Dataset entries
=== Begin Enclosure ===

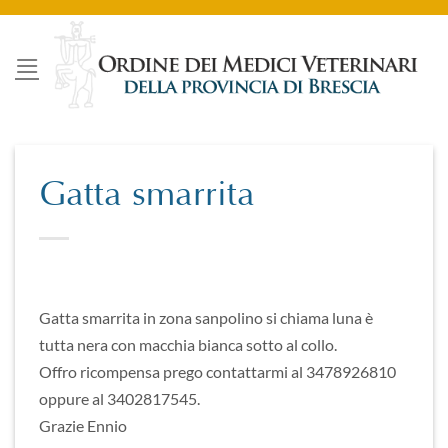
Salta
ai
contenuti
Gatta smarrita
Gatta smarrita in zona sanpolino si chiama luna è
tutta nera con macchia bianca sotto al collo.
Offro ricompensa prego contattarmi al 3478926810
oppure al 3402817545.
Grazie Ennio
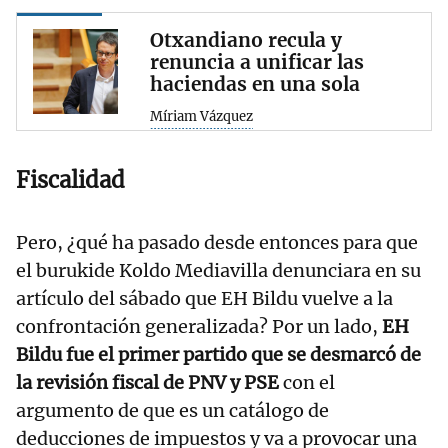
Otxandiano recula y
renuncia a unificar las
haciendas en una sola
Míriam Vázquez
Fiscalidad
Pero, ¿qué ha pasado desde entonces para que
el burukide Koldo Mediavilla denunciara en su
artículo del sábado que EH Bildu vuelve a la
confrontación generalizada? Por un lado,
EH
Bildu fue el primer partido que se desmarcó de
la revisión fiscal de PNV y PSE
con el
argumento de que es un catálogo de
deducciones de impuestos y va a provocar una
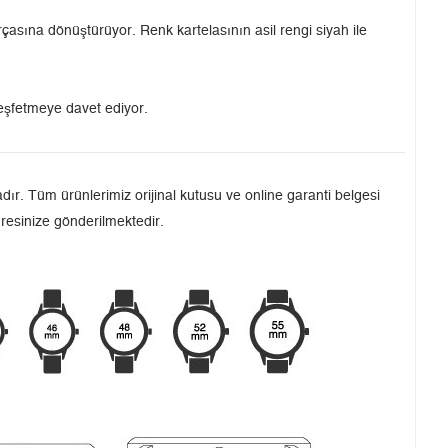
çasına dönüştürüyor. Renk kartelasının asil rengi siyah ile
keşfetmeye davet ediyor.
ır. Tüm ürünlerimiz orijinal kutusu ve online garanti belgesi
dresinize gönderilmektedir.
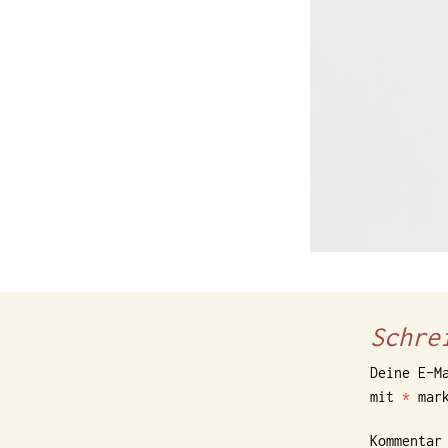
Schre
Deine E-M
mit
*
mark
Kommenta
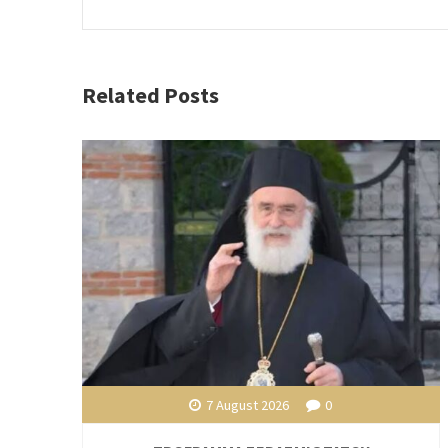
Related Posts
7 August 2026
0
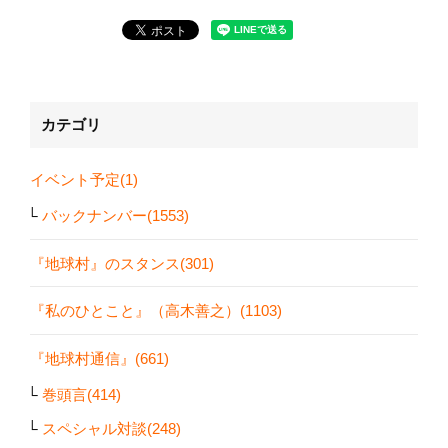
カテゴリ
イベント予定(1)
バックナンバー(1553)
『地球村』のスタンス(301)
『私のひとこと』（高木善之）(1103)
『地球村通信』(661)
巻頭言(414)
スペシャル対談(248)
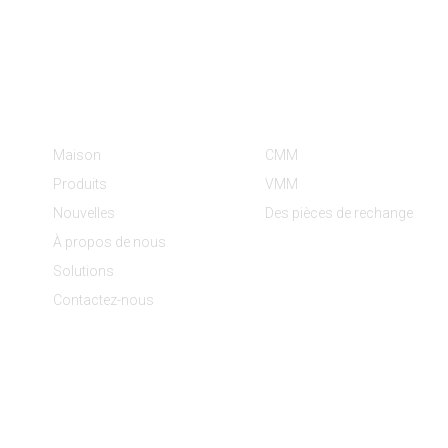
Informations
Catégories De Produit
Maison
CMM
Produits
VMM
Nouvelles
Des pièces de rechange
À propos de nous
Solutions
Contactez-nous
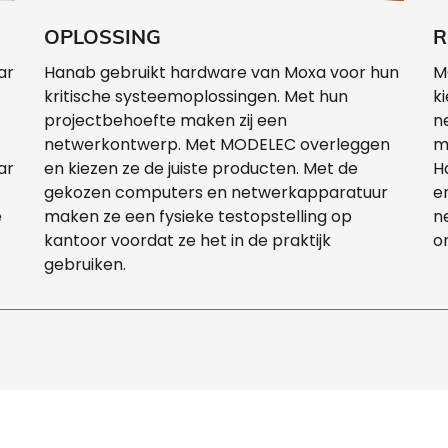
OPLOSSING
R
ar
Hanab gebruikt hardware van Moxa voor hun
M
kritische systeemoplossingen. Met hun
k
projectbehoefte maken zij een
n
netwerkontwerp. Met MODELEC overleggen
m
ar
en kiezen ze de juiste producten. Met de
H
gekozen computers en netwerkapparatuur
e
e
maken ze een fysieke testopstelling op
n
kantoor voordat ze het in de praktijk
o
gebruiken.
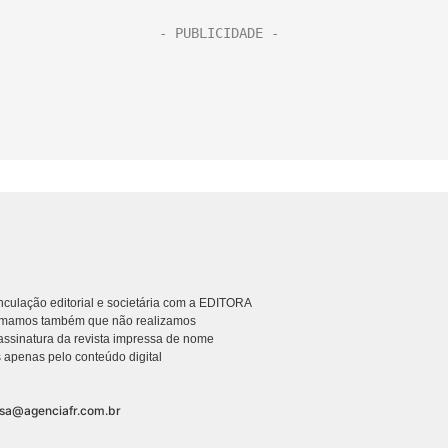
culação editorial e societária com a EDITORA
rmamos também que não realizamos
ssinatura da revista impressa de nome
 apenas pelo conteúdo digital
nsa@agenciafr.com.br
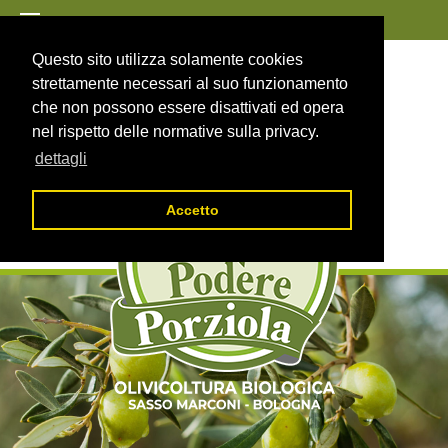
MENU
|
+39 335 5911009
Questo sito utilizza solamente cookies
podereporziola@oliobiologicoporziola.it
strettamente necessari al suo funzionamento
che non possono essere disattivati ed opera
nel rispetto delle normative sulla privacy.
Olio B
dettagli
Accetto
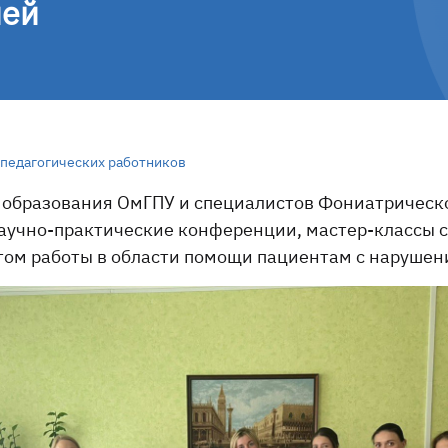
ней
педагогических работников
образования ОмГПУ и специалистов Фониатрическо
научно-практические конференции, мастер-классы 
том работы в области помощи пациентам с нарушен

=== End Enclosure ===

## Try it:
Transcribe all the entries precisely. Do not include any picture.

## Result of this exercise:
Salta
ai
contenuti
Gatta smarrita
Gatta smarrita in zona sanpolino si chiama luna è
tutta nera con macchia bianca sotto al collo.
Offro ricompensa prego contattarmi al 3478926810
oppure al 3402817545.
Grazie Ennio
Otxandiano recula y
renuncia a unificar las
haciendas en una sola
Míriam Vázquez
Fiscalidad
Pero, ¿qué ha pasado desde entonces para que
el burukide Koldo Mediavilla denunciara en su
artículo del sábado que EH Bildu vuelve a la
confrontación generalizada? Por un lado,
EH
Bildu fue el primer partido que se desmarcó de
la revisión fiscal de PNV y PSE
con el
argumento de que es un catálogo de
deducciones de impuestos y va a provocar una
çasına dönüştürüyor. Renk kartelasının asil rengi siyah ile
keşfetmeye davet ediyor.
ır. Tüm ürünlerimiz orijinal kutusu ve online garanti belgesi
dresinize gönderilmektedir.
Schre
Deine E-M
mit
*
mark
Kommenta
Related Posts
7 August 2026
0
カテゴリ
イベント予定(1)
バックナンバー(1553)
『地球村』のスタンス(301)
『私のひとこと』（高木善之）(1103)
『地球村通信』(661)
巻頭言(414)
スペシャル対談(248)
Informations
Catégories De Produit
Maison
CMM
Produits
VMM
Nouvelles
Des pièces de rechange
À propos de nous
Solutions
Contactez-nous
OPLOSSING
R
ar
Hanab gebruikt hardware van Moxa voor hun
M
kritische systeemoplossingen. Met hun
k
projectbehoefte maken zij een
n
netwerkontwerp. Met MODELEC overleggen
m
ar
en kiezen ze de juiste producten. Met de
H
gekozen computers en netwerkapparatuur
e
e
maken ze een fysieke testopstelling op
n
kantoor voordat ze het in de praktijk
o
gebruiken.
culação editorial e societária com a EDITORA
rmamos também que não realizamos
ssinatura da revista impressa de nome
 apenas pelo conteúdo digital
nsa@agenciafr.com.br
MENU
|
+39 335 5911009
Questo sito utilizza solamente cookies
podereporziola@oliobiologicoporziola.it
strettamente necessari al suo funzionamento
che non possono essere disattivati ed opera
nel rispetto delle normative sulla privacy.
Olio B
dettagli
Accetto
ней
педагогических работников
образования ОмГПУ и специалистов Фониатрическо
научно-практические конференции, мастер-классы 
том работы в области помощи пациентам с нарушен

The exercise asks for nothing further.